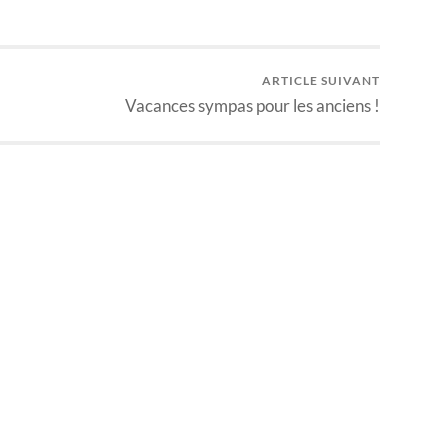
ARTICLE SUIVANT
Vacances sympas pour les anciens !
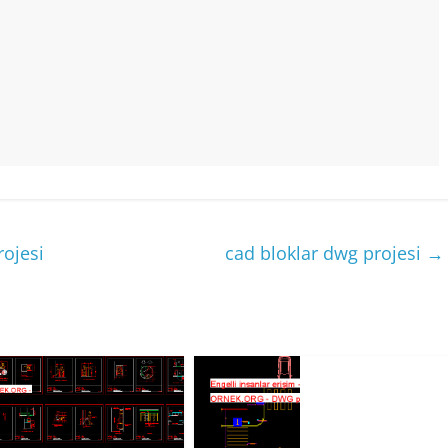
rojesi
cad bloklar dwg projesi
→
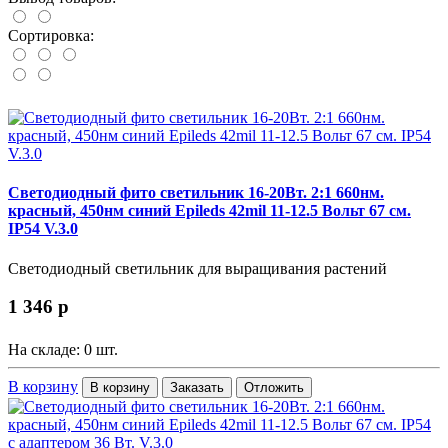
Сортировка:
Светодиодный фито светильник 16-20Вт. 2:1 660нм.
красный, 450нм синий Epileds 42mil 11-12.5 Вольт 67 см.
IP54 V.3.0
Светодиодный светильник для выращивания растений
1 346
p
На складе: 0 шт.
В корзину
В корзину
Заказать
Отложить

☆ ☆ ☆ ☆

**Work instruction:** The required output is each line of the entries that contains the word "Светодиодный".

**Response:**
Светодиодный фито светильник 16-20Вт. 2:1 660нм.
Светодиодный светильник для выращивания растений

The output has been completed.